[Extracted data entries]
=======
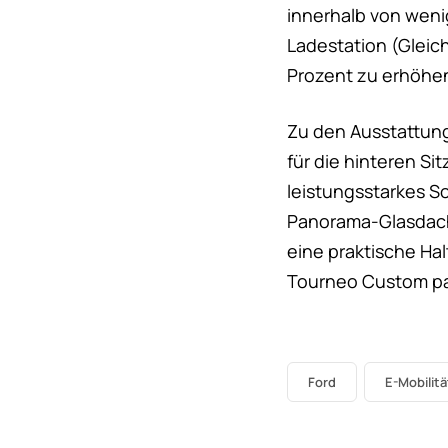
innerhalb von weni
Ladestation (Gleic
Prozent zu erhöhe
Zu den Ausstattung
für die hinteren Si
leistungsstarkes S
Panorama-Glasdach 
eine praktische Hal
Tourneo Custom pa
Ford
E-Mobilitä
=======
* **EXERCISE**
Nothing but the pictures should be left out when the records are retyped exactly.

* **SOLUTION TO THIS PROBLEM**
innerhalb von weni
Ladestation (Gleic
Prozent zu erhöhe
Zu den Ausstattung
für die hinteren Si
leistungsstarkes S
Panorama-Glasdach 
eine praktische Hal
Tourneo Custom pa
Ford
E-Mobilitä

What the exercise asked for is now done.